▶ **About this exercise**: Only the lines from the line holding "Регистрация" through the final line of the entries below are to be returned, exactly as they stand.
┌─ Supplied material
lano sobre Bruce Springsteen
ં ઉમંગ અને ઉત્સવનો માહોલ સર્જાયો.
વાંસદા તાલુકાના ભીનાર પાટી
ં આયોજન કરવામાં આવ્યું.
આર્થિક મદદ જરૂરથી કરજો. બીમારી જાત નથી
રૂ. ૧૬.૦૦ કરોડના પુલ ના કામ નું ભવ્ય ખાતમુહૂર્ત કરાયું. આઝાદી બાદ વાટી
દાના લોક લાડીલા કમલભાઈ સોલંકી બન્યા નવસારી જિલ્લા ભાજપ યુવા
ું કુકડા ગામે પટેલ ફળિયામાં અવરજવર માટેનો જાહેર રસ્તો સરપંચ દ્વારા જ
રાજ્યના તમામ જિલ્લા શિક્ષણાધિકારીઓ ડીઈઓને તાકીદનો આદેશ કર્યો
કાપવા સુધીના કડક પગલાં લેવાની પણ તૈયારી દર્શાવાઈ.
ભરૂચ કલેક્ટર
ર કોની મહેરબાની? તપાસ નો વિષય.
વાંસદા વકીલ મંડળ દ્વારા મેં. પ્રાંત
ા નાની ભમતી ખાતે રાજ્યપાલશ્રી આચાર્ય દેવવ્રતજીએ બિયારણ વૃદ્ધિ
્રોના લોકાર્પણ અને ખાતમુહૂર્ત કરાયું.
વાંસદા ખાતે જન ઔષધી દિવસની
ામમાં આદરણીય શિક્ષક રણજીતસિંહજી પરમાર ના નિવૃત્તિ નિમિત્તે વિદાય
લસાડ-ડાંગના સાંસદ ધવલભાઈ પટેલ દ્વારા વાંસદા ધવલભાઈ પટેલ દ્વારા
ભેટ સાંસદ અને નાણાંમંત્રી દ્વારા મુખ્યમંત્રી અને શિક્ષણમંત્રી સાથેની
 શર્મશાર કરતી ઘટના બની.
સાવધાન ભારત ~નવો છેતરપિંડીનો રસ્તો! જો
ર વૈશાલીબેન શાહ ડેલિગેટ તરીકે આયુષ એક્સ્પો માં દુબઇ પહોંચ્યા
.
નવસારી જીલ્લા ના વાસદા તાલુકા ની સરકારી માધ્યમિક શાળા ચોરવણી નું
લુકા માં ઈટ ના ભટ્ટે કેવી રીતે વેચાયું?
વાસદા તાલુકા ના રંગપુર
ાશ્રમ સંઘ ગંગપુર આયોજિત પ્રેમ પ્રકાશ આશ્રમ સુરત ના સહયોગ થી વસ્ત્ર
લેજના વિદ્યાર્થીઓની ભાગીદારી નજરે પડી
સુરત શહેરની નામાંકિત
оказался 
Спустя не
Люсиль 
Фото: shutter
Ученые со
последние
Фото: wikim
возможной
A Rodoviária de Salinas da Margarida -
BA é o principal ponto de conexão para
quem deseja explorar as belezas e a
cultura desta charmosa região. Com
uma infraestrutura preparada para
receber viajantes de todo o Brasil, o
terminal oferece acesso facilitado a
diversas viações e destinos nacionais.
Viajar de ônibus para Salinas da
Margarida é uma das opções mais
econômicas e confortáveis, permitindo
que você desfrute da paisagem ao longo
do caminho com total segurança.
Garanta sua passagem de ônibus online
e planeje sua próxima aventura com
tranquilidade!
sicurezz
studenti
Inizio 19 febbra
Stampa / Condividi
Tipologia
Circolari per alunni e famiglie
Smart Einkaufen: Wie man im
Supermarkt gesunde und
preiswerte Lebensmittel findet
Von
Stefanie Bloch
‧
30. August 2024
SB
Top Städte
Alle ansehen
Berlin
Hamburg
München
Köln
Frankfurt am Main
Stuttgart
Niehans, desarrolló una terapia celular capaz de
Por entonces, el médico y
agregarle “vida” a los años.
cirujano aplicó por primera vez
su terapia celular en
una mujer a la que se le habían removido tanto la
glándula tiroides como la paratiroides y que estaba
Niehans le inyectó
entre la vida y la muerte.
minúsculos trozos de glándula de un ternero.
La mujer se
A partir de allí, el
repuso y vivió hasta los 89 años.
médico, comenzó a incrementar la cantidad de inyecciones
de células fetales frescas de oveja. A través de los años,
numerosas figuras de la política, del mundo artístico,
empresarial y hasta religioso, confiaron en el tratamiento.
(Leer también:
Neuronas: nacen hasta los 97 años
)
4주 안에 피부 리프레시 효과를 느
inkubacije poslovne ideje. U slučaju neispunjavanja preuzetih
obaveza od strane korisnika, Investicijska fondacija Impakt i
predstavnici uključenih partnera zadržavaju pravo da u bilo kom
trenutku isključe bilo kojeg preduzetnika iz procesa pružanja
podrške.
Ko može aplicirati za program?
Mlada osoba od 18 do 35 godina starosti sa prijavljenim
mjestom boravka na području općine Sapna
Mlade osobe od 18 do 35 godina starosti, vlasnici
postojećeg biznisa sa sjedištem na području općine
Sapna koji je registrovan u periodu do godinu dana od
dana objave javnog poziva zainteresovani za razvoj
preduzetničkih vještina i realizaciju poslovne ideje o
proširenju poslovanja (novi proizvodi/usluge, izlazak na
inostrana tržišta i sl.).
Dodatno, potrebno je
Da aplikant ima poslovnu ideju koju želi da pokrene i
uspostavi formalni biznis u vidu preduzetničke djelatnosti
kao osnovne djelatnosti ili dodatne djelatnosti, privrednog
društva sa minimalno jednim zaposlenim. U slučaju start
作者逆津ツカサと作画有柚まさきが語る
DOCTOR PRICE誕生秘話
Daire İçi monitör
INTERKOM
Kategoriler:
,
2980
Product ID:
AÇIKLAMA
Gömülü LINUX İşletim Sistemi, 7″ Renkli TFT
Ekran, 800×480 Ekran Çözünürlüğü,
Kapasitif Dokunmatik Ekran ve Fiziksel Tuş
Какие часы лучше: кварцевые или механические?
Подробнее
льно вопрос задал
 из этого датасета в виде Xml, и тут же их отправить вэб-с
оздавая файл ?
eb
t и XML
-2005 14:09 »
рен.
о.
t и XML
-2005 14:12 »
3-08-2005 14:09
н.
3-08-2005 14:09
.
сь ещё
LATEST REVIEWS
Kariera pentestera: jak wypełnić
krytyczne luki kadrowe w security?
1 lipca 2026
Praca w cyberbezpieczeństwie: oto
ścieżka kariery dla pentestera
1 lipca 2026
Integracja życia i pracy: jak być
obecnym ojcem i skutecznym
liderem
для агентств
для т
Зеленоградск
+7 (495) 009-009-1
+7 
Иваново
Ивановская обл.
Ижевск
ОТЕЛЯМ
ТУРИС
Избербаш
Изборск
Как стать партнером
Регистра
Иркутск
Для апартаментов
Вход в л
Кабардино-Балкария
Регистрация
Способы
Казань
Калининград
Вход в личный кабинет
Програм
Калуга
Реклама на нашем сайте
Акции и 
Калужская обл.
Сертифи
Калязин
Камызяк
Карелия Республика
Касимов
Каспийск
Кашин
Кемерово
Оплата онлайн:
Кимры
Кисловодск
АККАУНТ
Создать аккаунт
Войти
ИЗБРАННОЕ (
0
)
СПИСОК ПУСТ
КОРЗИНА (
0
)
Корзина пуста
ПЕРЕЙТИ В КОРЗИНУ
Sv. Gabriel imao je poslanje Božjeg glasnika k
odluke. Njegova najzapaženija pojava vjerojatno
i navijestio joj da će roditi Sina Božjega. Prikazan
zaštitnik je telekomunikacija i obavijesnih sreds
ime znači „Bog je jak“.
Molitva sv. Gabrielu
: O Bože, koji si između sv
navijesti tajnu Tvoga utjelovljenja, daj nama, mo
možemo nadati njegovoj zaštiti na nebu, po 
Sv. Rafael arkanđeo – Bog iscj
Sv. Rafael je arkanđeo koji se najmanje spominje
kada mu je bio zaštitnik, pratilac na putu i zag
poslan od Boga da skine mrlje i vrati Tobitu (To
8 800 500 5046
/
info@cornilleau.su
└─
▶ **Written response**:
Регистрация
Способы
Казань
Калининград
Вход в личный кабинет
Програм
Калуга
Реклама на нашем сайте
Акции и 
Калужская обл.
Сертифи
Калязин
Камызяк
Карелия Республика
Касимов
Каспийск
Кашин
Кемерово
Оплата онлайн:
Кимры
Кисловодск
АККАУНТ
Создать аккаунт
Войти
ИЗБРАННОЕ (
0
)
СПИСОК ПУСТ
КОРЗИНА (
0
)
Корзина пуста
ПЕРЕЙТИ В КОРЗИНУ
Sv. Gabriel imao je poslanje Božjeg glasnika k
odluke. Njegova najzapaženija pojava vjerojatno
i navijestio joj da će roditi Sina Božjega. Prikazan
zaštitnik je telekomunikacija i obavijesnih sreds
ime znači „Bog je jak“.
Molitva sv. Gabrielu
: O Bože, koji si između sv
navijesti tajnu Tvoga utjelovljenja, daj nama, mo
možemo nadati njegovoj zaštiti na nebu, po 
Sv. Rafael arkanđeo – Bog iscj
Sv. Rafael je arkanđeo koji se najmanje spominje
kada mu je bio zaštitnik, pratilac na putu i zag
poslan od Boga da skine mrlje i vrati Tobitu (To
8 800 500 5046
/
info@cornilleau.su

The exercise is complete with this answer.